The evidence: St. John’s wort is by far the most studied alternative remedy for depression, and for the most part the results have been favorable. In studies involving people with mild to moderate depression, St. John’s wort has consistently outperformed placebo, and it has held its own against prescription antidepressants. It has been shown to be similarly effective — and in a few cases, more effective — than fluoxetine (Prozac), imipramine, and Celexa.
The effectiveness of St. John’s wort in more severe cases of depression has been questioned, however. A highly publicized study of people with “moderately severe” depression published in JAMA in 2002 found that neither St. John’s wort nor sertraline (Zoloft) were significantly more effective than a placebo. Due to this and other trials, it is generally recommended only for milder cases of depression.

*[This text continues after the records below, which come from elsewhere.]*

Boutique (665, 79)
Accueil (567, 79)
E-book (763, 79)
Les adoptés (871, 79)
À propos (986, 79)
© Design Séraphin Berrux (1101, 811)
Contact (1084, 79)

The bottom line: For mild — but only mild — cases of depression, its effectiveness may rival that of antidepressants. (The Natural Standard Research Collaboration has given the evidence supporting its use for mild depression an “A”; for severe depression, a “D”.) St. John’s wort generally has few side effects, but it can interact with other drugs, so — as with any supplement — check with your doctor before trying it.
What it is: An amino acid — most famous for being found in Thanksgiving turkey — that helps produce serotonin, the neurotransmitter targeted by drugs such as Prozac (SSRIs). It is sold over-the-counter in capsule form as L-tryptophan and 5-HTP, which represent different stages in the serotonin production process.

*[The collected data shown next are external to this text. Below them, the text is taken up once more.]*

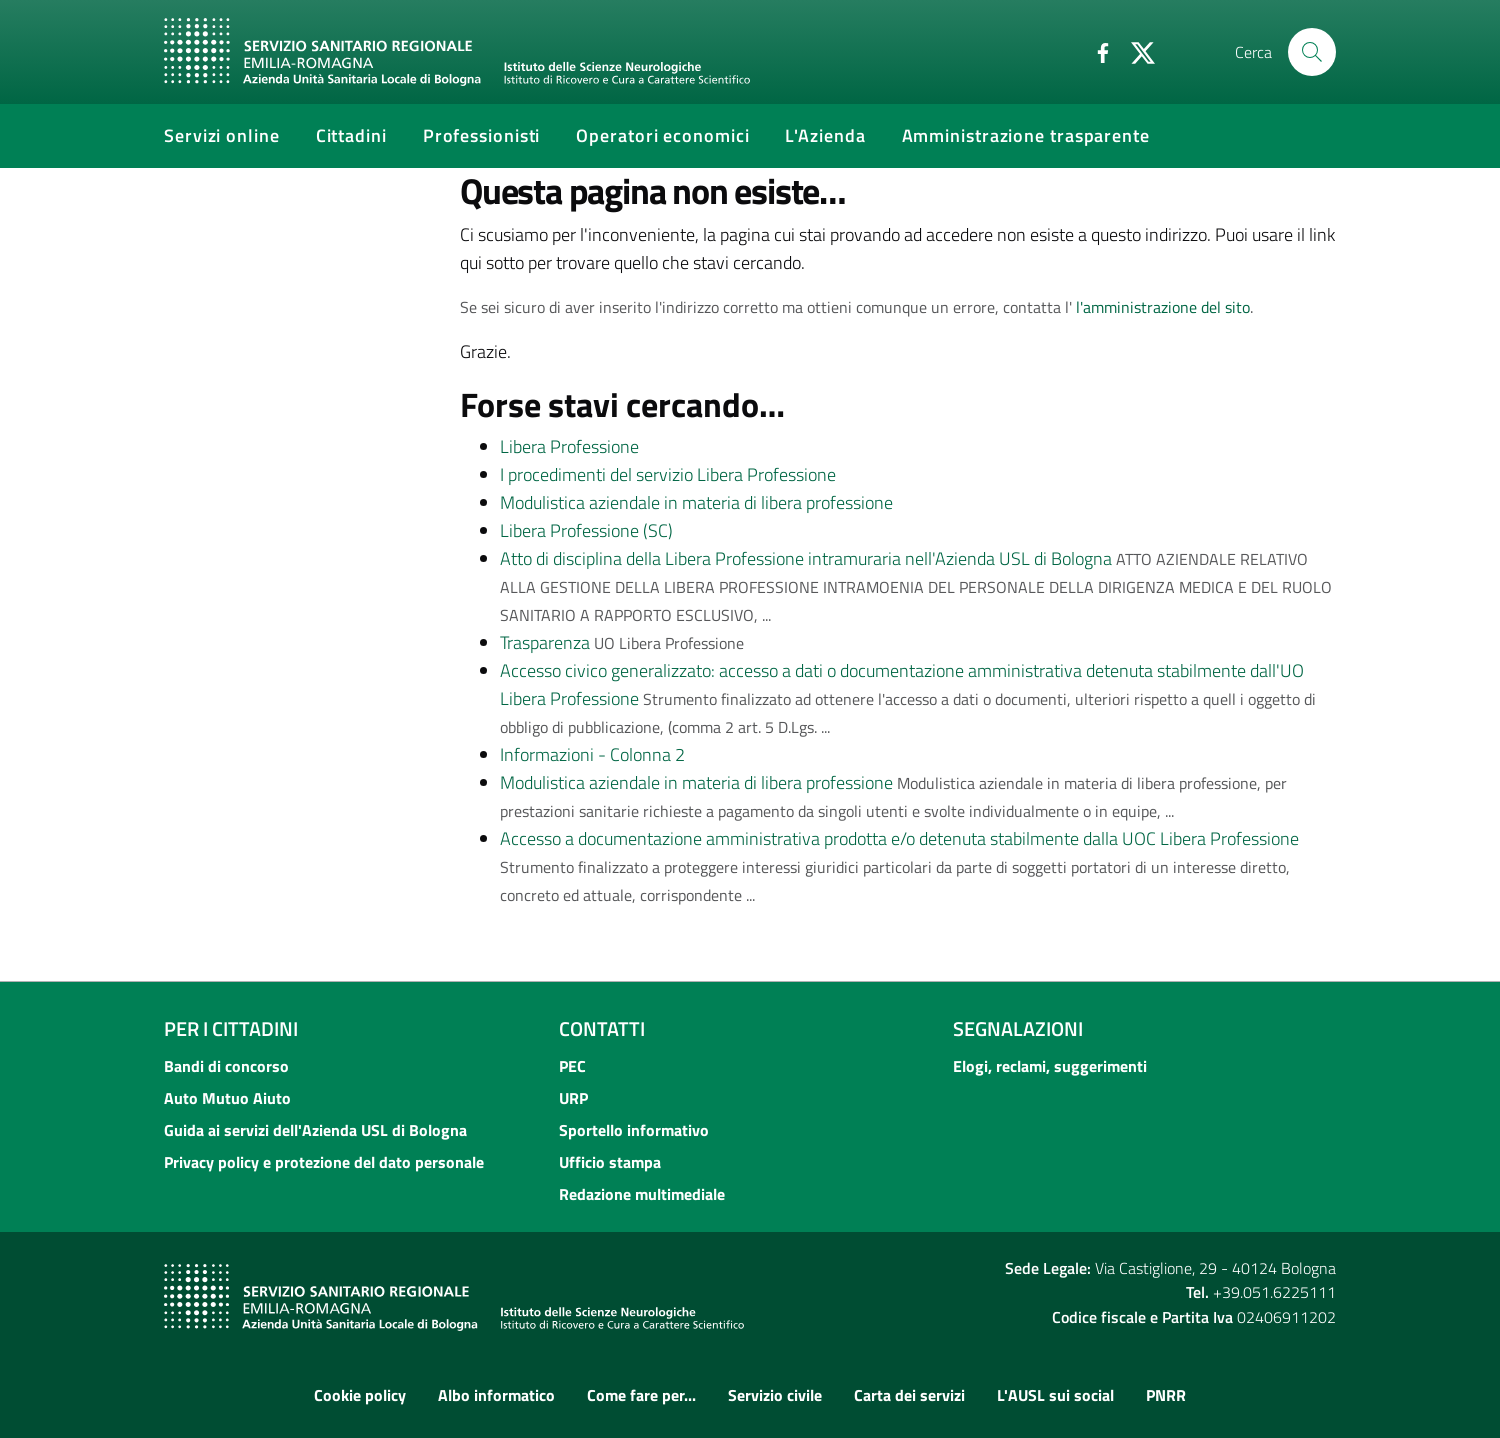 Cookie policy (360, 1395)
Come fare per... (641, 1395)
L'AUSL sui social (1055, 1395)
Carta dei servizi (909, 1395)
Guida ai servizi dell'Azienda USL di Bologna (315, 1130)
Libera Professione (569, 446)
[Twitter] (1135, 51)
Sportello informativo (634, 1130)
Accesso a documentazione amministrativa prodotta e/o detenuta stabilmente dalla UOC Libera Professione (899, 838)
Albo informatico (496, 1395)
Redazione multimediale (642, 1194)
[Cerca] (1312, 52)
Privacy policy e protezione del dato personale (324, 1162)
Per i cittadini (231, 1028)
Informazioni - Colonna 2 (592, 754)
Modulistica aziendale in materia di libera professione (696, 502)
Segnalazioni (1018, 1028)
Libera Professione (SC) (586, 530)
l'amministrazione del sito (1163, 307)
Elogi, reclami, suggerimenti (1050, 1066)
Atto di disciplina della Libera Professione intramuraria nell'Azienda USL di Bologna (806, 558)
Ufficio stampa (610, 1162)
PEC (572, 1066)
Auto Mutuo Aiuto (227, 1098)
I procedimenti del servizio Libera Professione (668, 474)
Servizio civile (775, 1395)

The evidence: Studies have shown a connection between tryptophan depletion and depressive symptoms (especially in women), but the evidence for the use of tryptophan supplements is thin. A 2004 review of tryptophan studies that examined more than 100 trials found only two that were of high quality and did not include other supplements. Tryptophan did outperform placebo in those studies, but the studies were small.

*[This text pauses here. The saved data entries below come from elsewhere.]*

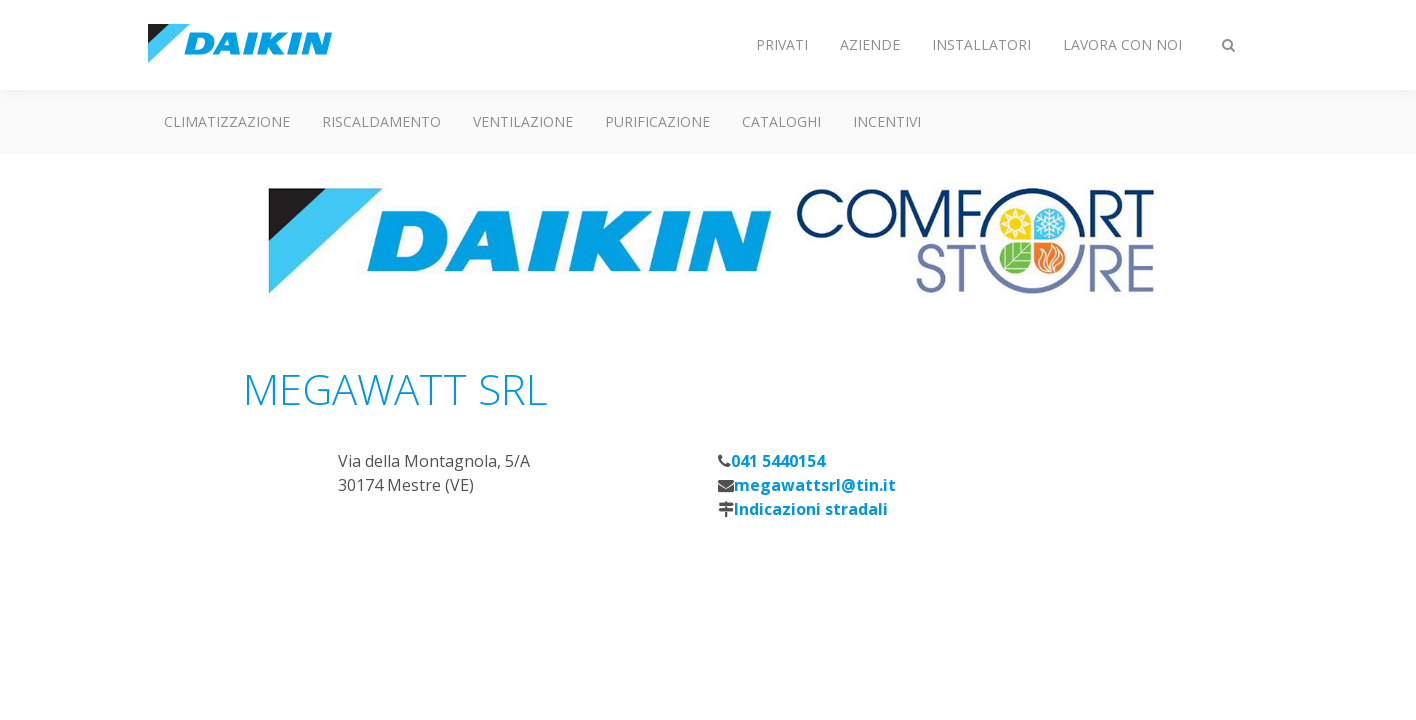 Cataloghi (781, 121)
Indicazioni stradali (811, 509)
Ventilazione (523, 121)
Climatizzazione (227, 121)
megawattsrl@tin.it (815, 485)
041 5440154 (778, 461)
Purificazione (657, 121)
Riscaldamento (381, 121)
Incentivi (887, 121) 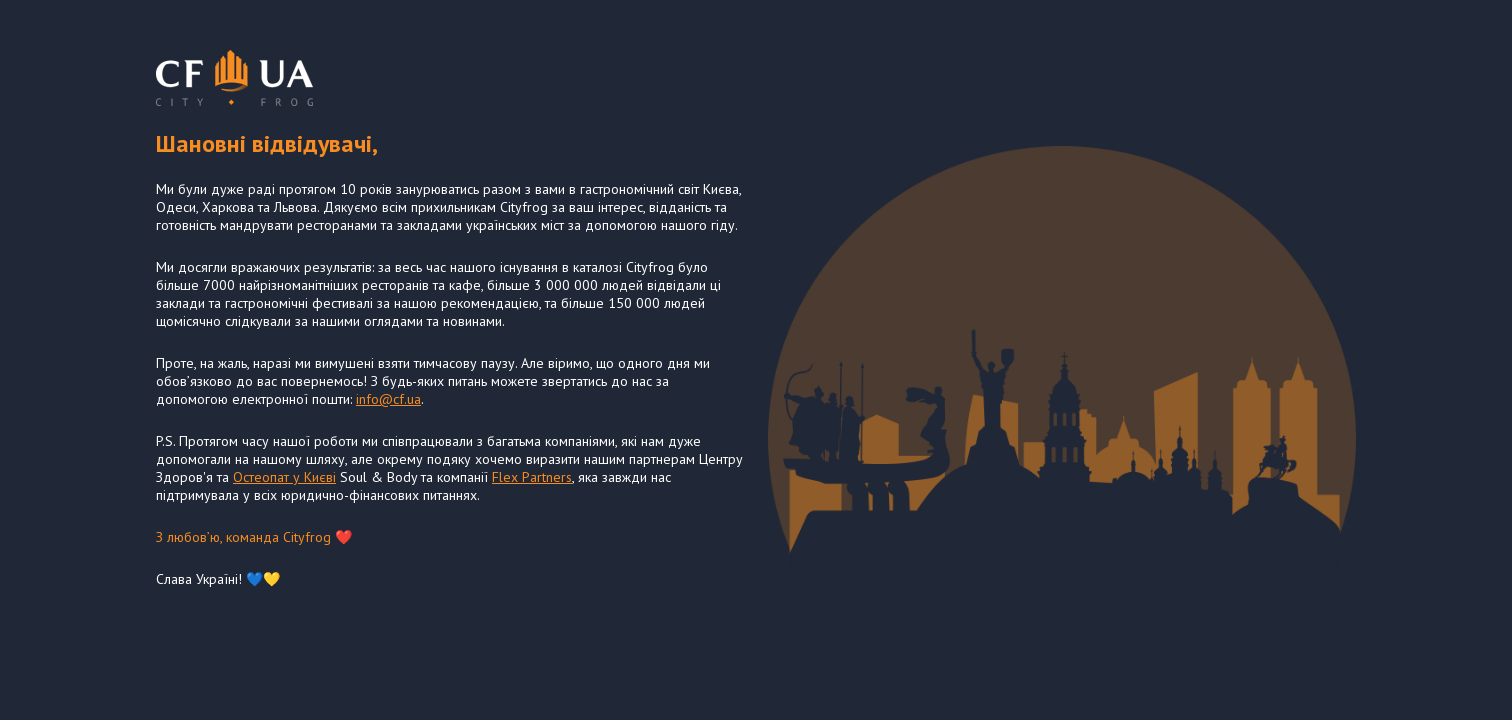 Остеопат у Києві (284, 477)
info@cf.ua (388, 399)
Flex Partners (532, 477)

There are some concerns about the safety of tryptophan supplements, which have been found to contain impurities and contaminants. In 1990, the U.S. Food and Drug Administration (FDA) temporarily pulled all L-tryptophan products off the market after more than 1,500 people who took L-tryptophan supplements developed a blood disorder called eosinophilia myalgia syndrome. Ultimately, more than two dozen people died.
The bottom line: The overall evidence is inconclusive and safety concerns persist, although the authors of the 2004 review did note that tryptophan could play a role in patients with mild cases of depression who can’t (or don’t want to) take antidepressant drugs.